Thanks alot, this is finally clicking into place now I think. One question I have on this point, is why does it have to be irreducible under a "linear combo" (i.e. the $$J_{\pm}$$) not just the generators themselves (i.e. Jx,Jy,Jz). Since what if some submodule of the 2j+1 vectors was closed under just Jx,Jy,Jz, whereas as you discussed $$J_{\pm}$$ can take us from any of the 2j+1 vecs to any other.

Hope that makes sense...

 

[The_Duck]

Well I guess if a subspace is closed under all the generators it is also closed under linear combinations of the generators, yes?

 

[xepma]

If it's closed under the generators, it's closed under the action of the Lie algebra (it's the latter which you want). Whatever set of generators you take doesn't matter for the closure.

Just like Duckie said ;)

 

[element4]

Although the construction is correct, there is a minor pedantic point one might want to wonder about. The lie algebra $$\mathfrac{su}(2)$$ is the set of hermitian** traceless $$2\times 2$$ matrices, a real vector space. $$J_{\pm}$$ are complex linear combinations of the generators, thus they are not part the lie algebra (or in other words they are not hermitian). Thus one cannot think of going from $$(J_x, J_y, J_z)$$ to $$(J_+, J_-, J_z)$$ as a change of basis in $$\mathfrac{su}(2)$$.

**: Or anti-hermitian, depending on if one uses the definition of mathematicians or physicists.

 

[The_Duck]

I've been confused by this in the past; my conclusion was that when in physics we talk about $$su(2)$$ we're usually talking about the complexification of $$su(2)$$ which is the same as $$sl(2, C)$$ and contains $$J_\pm$$. Is this accurate?

 

[element4]

I've been confused by this in the past; my conclusion was that when in physics we talk about $$su(2)$$ we're usually talking about the complexification of $$su(2)$$ which is the same as $$sl(2, C)$$ and contains $$J_\pm$$. Is this accurate?

Yes exactly, complexification is the key to understand this. As you said the complexification of $$\mathfracl{su}(2)$$ is isomorphic to $$\mathfrak{su}(2)_{\mathbb C}\approx\mathfrak{sl}(2,\mathbb C)$$. On can prove that a finite dimensional representation of a real Lie algebra $$\mathfrak g$$ can be uniquely extended to the complexification $$\mathfrak g_{\mathbb C}$$ and it satisfies
$$\pi(X + iY) = \pi(Y) + i\pi(Y)$$, $$X, Y\in\mathfrak g$$.
Furthermore irreducibility is preserved, thus using $$\mathfrak{sl}(2,\mathbb C)$$ is okay. The reason is to do it, is that we have $$J_{\pm}$$ which makes life simpler.

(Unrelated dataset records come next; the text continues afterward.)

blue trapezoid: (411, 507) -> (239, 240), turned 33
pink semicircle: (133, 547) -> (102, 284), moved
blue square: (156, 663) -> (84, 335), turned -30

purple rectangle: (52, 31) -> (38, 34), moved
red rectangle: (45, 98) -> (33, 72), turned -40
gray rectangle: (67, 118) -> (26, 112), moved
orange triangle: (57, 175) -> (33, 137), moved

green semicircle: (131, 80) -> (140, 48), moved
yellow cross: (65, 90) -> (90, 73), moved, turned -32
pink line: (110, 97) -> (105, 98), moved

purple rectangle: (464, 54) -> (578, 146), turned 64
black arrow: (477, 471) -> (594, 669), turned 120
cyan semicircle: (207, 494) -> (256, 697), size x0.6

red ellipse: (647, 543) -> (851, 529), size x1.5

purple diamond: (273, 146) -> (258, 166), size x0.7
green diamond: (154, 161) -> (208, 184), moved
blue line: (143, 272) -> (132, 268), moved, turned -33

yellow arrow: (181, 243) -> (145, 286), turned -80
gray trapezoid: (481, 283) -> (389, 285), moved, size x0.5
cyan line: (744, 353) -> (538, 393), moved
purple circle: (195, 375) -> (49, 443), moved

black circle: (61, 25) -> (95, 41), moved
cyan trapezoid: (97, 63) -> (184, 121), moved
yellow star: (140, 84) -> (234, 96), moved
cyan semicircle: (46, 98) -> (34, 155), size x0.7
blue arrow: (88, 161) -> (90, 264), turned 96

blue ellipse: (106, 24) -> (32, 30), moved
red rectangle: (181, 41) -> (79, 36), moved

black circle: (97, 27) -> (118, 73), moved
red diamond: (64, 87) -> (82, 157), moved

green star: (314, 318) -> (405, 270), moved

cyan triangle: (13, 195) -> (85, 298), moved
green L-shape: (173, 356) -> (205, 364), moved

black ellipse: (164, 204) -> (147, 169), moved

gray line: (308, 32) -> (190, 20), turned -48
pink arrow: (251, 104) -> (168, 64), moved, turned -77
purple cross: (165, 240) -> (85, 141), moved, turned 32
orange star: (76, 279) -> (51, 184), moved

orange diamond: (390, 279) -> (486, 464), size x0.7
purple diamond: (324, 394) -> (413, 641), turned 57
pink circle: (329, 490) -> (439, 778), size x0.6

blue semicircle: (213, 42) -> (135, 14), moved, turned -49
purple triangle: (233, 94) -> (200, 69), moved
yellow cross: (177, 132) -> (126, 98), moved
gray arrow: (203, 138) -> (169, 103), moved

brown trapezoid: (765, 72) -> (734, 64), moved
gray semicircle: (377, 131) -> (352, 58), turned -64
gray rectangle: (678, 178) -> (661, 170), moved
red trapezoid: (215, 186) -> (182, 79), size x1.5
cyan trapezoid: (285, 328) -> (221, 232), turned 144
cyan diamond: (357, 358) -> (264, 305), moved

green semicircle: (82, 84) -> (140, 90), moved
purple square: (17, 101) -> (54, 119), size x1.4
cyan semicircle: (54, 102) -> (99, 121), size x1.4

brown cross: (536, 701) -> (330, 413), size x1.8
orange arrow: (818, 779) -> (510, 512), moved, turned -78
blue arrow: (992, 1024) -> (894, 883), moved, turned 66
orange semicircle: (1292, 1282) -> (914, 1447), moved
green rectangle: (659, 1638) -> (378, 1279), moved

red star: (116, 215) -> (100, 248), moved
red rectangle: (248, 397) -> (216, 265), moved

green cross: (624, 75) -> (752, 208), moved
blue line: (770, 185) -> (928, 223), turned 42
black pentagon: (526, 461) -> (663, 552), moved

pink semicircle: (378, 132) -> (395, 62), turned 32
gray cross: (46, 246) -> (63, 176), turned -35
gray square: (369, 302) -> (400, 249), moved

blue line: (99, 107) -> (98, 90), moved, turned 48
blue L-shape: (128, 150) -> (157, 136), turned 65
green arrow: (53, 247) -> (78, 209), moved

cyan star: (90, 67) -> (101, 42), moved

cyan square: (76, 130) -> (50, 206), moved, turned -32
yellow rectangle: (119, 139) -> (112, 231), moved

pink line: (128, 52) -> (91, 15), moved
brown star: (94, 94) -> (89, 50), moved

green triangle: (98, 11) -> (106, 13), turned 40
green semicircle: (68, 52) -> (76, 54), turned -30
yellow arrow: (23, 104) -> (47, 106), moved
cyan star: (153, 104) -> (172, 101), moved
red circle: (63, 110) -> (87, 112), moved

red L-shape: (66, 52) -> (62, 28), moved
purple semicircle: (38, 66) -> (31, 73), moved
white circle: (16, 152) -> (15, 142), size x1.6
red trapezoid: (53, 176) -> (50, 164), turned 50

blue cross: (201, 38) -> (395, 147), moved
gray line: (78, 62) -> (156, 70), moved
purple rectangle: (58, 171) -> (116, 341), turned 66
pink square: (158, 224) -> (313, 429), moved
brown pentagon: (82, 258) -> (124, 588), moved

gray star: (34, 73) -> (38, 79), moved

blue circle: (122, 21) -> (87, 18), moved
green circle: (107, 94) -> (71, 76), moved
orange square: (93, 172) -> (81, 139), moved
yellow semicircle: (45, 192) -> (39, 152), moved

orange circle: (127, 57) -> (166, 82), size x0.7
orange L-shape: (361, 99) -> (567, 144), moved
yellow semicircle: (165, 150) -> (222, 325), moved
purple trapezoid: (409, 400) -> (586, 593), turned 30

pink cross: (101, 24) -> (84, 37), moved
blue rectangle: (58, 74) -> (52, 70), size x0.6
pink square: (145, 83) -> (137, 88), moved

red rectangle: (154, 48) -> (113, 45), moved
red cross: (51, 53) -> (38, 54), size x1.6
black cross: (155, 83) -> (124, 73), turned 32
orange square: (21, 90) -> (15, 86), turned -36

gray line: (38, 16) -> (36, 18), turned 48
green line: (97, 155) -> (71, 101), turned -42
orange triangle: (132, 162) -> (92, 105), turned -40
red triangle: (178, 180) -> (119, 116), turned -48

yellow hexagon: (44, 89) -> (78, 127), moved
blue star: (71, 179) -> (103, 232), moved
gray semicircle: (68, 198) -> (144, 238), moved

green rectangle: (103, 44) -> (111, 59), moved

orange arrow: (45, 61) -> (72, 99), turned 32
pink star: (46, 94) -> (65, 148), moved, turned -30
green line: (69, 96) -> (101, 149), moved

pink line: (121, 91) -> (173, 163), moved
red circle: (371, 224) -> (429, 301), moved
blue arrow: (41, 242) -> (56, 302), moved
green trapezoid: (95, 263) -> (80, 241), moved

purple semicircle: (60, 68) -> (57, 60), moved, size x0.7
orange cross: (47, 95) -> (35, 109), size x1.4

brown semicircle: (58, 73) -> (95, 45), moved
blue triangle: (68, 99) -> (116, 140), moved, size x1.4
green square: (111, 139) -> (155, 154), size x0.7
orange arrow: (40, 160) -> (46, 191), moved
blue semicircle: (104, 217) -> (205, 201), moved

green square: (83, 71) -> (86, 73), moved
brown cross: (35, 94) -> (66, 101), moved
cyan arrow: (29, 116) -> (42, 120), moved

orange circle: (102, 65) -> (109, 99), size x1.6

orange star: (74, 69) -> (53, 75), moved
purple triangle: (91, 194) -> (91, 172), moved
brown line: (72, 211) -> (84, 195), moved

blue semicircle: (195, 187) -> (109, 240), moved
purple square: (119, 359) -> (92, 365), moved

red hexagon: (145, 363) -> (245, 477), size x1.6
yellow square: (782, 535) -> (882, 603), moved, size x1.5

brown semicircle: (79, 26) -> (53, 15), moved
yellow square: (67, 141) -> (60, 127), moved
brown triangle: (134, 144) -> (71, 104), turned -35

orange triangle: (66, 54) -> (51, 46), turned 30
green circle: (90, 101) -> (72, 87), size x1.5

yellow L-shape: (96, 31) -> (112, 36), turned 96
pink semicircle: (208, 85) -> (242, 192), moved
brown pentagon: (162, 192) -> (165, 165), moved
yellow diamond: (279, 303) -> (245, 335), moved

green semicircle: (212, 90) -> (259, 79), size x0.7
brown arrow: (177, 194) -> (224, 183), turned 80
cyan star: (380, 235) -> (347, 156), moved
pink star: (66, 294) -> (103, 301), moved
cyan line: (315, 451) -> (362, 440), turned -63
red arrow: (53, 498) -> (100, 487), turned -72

You are not the only person that used to be confused about this, physics books are usually vague about these points. I once read a book saying that $$J_{\pm}$$ was in the group $$SU(2)$$, while this clearly wasn't true! (A similar construction is used for the Lorentz group $$SO(3,1)$$ and the standard physicist presentation of it is much more problematic. At least I found it very confusing!)